*** Data provided Section Begins ***

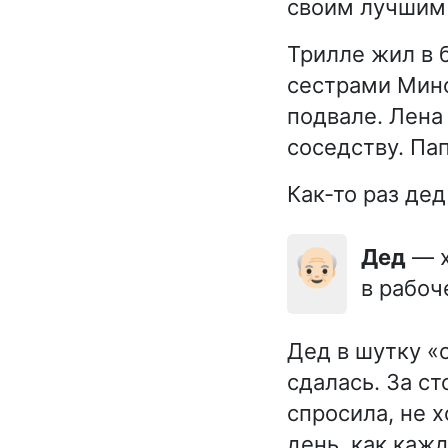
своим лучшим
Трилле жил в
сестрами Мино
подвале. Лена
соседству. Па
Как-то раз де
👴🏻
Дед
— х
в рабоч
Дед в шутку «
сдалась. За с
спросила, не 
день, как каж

*** Data provided Section Ends ***
*** Data provided Section Begins ***

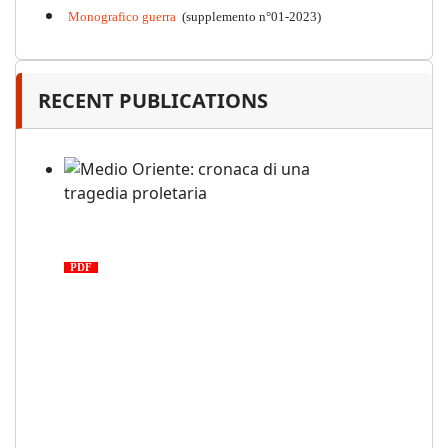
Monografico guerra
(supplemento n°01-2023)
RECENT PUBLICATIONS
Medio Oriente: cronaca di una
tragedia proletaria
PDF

*** Data provided Section Ends ***
*** Data provided Section Begins ***

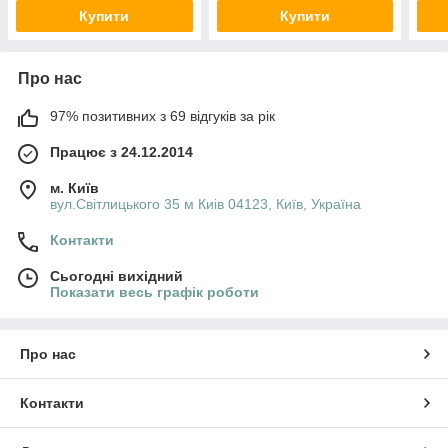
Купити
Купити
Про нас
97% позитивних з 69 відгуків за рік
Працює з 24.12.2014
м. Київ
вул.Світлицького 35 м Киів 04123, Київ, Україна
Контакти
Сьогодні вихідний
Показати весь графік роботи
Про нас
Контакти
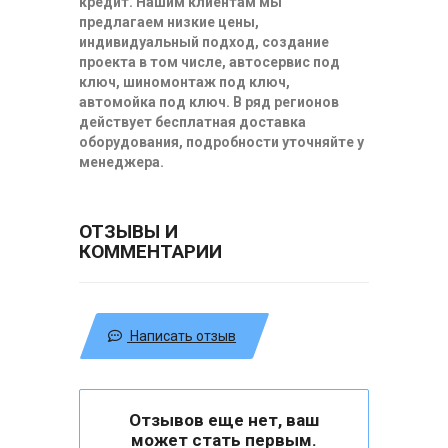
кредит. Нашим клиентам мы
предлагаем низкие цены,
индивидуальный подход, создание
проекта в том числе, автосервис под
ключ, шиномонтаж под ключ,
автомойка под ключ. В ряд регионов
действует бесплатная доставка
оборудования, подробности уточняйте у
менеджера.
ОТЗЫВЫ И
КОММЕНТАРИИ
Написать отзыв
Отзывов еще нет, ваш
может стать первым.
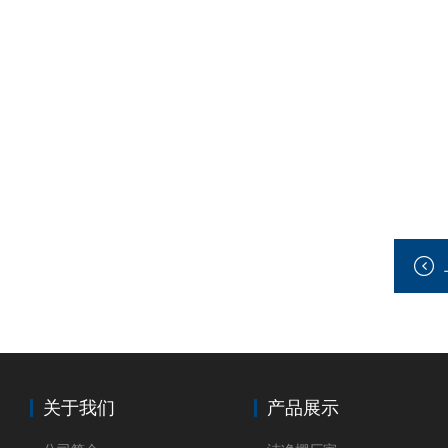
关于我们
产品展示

*** Data provided Section Ends ***

= The task =
Could you transcribe the entries above word for word, from the line with "своим лучшим" down to the line with "день, как каж", keeping both?

= Answer box =
своим лучшим
Трилле жил в
сестрами Мино
подвале. Лена
соседству. Па
Как-то раз де
👴🏻
Дед
— х
в рабоч
Дед в шутку «
сдалась. За с
спросила, не 
день, как каж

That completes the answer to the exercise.